= EXERCISE GOAL =
Look for the word "خصوصی" in the records, and copy each line where it appears.

= DATASET RECORDS =
....
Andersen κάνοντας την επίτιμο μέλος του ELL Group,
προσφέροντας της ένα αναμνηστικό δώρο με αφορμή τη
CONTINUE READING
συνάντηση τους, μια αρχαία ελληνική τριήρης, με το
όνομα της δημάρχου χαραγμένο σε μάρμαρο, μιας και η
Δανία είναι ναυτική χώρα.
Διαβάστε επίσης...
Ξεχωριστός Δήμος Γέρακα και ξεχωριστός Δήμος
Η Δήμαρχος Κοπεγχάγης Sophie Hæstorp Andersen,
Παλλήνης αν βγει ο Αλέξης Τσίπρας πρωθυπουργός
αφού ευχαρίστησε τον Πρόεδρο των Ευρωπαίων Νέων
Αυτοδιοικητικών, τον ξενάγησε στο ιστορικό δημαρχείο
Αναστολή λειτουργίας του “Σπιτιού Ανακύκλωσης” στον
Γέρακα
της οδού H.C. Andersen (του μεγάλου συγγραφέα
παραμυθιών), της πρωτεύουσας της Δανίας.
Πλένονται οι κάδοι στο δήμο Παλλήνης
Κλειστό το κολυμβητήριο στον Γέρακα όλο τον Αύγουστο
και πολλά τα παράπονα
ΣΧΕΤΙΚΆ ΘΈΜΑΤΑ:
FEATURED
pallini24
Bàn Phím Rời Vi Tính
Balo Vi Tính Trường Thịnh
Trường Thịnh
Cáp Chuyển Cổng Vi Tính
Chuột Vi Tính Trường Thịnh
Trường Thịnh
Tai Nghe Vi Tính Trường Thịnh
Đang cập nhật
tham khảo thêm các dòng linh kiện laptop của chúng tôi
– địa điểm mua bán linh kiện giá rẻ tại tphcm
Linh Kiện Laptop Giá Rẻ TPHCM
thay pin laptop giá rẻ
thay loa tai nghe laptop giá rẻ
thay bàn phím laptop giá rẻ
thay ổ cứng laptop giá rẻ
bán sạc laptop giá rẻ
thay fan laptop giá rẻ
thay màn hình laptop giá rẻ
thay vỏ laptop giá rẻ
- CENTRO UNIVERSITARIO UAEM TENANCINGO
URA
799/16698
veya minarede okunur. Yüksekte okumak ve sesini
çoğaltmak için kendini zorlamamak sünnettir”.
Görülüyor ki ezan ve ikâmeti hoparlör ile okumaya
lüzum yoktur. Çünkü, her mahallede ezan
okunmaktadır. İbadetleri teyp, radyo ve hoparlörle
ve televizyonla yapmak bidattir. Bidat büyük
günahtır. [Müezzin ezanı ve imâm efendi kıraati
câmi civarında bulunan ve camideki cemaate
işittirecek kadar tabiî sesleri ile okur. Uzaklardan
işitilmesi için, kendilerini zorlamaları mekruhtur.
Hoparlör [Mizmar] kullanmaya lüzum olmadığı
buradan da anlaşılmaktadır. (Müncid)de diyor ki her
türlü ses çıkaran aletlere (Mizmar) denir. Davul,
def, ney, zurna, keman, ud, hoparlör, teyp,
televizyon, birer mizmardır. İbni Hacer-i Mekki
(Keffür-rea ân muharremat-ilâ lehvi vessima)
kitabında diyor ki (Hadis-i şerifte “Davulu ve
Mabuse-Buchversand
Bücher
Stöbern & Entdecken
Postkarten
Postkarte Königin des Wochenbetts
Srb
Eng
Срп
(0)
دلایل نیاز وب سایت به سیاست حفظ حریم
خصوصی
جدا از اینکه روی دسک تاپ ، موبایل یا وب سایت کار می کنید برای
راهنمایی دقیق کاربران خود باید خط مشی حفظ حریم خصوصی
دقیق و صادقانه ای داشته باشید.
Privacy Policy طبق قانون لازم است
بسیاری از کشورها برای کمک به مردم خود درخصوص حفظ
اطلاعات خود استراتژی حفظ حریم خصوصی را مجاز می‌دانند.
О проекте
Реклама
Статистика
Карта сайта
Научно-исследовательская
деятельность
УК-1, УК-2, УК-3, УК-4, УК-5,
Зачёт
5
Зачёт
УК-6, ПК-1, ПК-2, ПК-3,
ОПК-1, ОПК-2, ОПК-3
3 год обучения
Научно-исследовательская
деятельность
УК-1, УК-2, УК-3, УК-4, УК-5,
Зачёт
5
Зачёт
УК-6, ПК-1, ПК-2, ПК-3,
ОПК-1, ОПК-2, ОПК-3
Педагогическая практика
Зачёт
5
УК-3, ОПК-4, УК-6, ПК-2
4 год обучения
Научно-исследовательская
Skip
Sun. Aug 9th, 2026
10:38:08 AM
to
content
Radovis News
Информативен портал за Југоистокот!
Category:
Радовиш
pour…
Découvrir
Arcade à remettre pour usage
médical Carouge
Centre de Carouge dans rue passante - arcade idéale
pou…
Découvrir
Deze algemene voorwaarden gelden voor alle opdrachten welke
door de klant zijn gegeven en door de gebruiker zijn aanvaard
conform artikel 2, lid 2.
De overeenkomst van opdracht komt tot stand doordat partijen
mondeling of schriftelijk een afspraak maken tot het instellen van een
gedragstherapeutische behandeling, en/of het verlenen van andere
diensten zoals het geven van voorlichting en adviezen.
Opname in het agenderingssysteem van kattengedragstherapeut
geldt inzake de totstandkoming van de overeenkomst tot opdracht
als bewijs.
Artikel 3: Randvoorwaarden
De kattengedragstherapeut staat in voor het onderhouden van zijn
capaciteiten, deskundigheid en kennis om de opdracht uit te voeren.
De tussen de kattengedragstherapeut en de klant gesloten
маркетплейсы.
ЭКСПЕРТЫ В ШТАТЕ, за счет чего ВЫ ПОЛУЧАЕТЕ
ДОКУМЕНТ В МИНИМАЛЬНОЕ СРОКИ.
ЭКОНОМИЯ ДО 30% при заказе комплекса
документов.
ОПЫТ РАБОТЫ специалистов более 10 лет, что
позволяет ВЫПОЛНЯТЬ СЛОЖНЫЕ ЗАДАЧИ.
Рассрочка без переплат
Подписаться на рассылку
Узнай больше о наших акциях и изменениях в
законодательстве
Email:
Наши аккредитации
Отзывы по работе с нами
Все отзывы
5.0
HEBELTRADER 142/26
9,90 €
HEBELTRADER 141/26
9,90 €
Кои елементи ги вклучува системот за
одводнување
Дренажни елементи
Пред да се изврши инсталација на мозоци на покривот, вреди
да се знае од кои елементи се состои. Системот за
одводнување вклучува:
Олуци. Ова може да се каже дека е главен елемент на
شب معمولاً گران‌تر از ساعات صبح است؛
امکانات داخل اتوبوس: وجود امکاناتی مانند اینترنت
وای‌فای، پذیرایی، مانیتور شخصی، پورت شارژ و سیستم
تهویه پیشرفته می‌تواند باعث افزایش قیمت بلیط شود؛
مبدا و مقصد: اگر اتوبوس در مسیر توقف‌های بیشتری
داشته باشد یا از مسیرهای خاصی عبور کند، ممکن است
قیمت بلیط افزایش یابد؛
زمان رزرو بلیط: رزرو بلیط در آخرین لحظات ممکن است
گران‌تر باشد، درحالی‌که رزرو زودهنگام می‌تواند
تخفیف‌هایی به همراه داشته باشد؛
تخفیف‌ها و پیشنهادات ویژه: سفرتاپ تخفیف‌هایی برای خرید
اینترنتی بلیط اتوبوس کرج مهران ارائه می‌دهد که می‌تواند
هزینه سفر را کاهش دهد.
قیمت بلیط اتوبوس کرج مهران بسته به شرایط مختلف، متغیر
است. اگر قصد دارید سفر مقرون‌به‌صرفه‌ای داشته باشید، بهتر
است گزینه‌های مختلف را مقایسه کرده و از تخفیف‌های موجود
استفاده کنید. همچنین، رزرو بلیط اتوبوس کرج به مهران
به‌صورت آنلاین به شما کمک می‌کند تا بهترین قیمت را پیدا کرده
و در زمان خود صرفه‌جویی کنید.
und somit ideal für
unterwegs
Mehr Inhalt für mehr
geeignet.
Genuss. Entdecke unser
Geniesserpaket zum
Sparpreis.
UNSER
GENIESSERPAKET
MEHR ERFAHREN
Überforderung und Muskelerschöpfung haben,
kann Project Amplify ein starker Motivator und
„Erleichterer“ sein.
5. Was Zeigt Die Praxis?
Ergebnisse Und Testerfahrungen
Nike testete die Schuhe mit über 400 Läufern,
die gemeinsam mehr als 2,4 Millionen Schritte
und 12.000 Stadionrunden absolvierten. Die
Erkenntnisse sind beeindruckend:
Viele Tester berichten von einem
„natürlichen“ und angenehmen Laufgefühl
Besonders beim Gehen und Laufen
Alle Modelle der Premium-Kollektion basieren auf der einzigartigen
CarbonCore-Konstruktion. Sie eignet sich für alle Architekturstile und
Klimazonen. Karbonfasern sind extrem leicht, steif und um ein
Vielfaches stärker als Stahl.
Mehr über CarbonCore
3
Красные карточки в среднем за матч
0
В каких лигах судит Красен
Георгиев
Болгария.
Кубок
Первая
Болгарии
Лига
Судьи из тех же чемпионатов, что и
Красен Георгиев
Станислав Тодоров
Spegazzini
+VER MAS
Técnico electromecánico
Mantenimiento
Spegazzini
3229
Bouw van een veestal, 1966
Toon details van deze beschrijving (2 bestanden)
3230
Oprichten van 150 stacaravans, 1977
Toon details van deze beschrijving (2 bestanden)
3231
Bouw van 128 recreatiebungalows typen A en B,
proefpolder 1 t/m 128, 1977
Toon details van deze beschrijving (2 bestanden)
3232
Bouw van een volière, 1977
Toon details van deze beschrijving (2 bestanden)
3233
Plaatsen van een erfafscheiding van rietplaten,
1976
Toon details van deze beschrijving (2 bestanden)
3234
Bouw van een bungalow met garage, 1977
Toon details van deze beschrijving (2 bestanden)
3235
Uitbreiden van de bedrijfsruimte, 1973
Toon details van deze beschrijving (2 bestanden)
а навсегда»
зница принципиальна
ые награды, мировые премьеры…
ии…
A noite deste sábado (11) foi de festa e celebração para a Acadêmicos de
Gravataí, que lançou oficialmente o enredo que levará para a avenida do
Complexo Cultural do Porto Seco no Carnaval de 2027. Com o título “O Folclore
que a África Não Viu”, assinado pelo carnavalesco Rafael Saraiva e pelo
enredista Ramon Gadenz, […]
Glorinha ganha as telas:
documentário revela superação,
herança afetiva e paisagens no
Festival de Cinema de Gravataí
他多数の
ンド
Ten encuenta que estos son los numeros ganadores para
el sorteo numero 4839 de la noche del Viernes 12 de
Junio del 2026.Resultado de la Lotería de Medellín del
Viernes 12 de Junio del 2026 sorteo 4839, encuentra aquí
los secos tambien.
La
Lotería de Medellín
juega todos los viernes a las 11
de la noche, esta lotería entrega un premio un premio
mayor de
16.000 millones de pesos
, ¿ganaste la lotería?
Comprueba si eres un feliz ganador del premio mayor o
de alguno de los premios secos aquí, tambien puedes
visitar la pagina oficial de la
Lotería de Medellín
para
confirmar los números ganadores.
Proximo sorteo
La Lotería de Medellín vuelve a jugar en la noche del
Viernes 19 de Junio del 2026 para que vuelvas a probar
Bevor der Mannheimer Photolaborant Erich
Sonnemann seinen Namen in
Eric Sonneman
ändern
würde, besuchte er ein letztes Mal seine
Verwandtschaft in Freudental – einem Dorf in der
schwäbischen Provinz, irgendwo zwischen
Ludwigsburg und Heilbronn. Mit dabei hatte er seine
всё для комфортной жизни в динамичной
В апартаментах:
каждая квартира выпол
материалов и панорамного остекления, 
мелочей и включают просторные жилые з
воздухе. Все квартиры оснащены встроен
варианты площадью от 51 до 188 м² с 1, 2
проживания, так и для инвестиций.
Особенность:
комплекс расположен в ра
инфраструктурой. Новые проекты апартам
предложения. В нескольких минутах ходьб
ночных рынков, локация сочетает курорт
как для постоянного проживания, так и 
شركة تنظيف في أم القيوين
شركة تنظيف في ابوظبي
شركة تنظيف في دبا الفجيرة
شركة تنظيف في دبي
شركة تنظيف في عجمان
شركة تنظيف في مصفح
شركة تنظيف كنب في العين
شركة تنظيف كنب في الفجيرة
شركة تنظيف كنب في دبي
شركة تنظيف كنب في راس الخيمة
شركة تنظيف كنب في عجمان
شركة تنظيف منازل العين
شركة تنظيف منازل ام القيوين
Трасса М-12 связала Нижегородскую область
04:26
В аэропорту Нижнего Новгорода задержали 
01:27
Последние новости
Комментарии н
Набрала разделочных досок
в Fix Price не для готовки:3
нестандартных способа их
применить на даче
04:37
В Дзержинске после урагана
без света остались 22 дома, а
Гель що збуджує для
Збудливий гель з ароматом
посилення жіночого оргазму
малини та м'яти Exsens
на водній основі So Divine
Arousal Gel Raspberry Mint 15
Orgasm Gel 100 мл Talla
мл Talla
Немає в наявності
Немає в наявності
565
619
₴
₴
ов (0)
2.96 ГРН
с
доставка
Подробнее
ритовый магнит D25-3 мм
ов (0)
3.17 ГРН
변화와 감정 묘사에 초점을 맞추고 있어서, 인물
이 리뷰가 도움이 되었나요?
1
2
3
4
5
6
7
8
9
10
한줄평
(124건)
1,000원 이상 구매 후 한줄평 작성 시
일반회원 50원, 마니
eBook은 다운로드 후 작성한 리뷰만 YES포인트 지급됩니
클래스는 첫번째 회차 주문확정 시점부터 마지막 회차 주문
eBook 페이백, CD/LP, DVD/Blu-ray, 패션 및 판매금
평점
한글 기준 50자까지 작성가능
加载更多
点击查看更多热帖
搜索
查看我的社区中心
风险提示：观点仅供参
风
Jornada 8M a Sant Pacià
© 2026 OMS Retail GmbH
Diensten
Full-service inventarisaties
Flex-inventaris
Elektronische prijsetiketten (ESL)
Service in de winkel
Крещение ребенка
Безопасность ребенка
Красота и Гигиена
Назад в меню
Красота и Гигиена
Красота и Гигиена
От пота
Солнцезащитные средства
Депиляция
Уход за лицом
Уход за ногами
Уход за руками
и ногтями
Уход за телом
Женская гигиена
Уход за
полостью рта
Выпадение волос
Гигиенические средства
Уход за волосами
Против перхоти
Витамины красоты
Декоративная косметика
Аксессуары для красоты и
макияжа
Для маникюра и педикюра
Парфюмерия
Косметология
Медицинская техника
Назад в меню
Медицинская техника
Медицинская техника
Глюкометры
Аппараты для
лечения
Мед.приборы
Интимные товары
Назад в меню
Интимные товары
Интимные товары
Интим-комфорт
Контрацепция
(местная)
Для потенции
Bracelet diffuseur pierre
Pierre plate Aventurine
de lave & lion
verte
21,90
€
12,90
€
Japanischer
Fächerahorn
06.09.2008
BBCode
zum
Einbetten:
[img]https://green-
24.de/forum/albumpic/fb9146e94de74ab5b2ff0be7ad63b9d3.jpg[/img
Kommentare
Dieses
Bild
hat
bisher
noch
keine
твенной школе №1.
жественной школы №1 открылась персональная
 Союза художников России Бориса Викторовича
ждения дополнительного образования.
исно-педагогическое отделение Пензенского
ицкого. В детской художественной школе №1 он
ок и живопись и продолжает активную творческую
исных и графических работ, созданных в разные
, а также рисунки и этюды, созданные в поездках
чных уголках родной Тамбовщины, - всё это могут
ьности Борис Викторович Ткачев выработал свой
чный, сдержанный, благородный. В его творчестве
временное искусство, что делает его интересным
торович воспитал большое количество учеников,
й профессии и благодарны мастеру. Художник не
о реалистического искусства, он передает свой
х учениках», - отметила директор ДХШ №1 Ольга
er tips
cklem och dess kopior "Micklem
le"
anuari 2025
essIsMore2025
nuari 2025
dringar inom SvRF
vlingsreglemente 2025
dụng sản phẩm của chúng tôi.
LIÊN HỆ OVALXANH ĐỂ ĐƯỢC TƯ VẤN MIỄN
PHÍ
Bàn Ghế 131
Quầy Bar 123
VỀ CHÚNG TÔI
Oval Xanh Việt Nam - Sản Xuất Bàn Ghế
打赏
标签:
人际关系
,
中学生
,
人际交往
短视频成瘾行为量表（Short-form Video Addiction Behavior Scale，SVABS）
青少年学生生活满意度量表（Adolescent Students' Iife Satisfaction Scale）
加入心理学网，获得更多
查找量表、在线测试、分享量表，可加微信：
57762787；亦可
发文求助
....
= RESULT =
خصوصی
راهنمایی دقیق کاربران خود باید خط مشی حفظ حریم خصوصی
اطلاعات خود استراتژی حفظ حریم خصوصی را مجاز می‌دانند.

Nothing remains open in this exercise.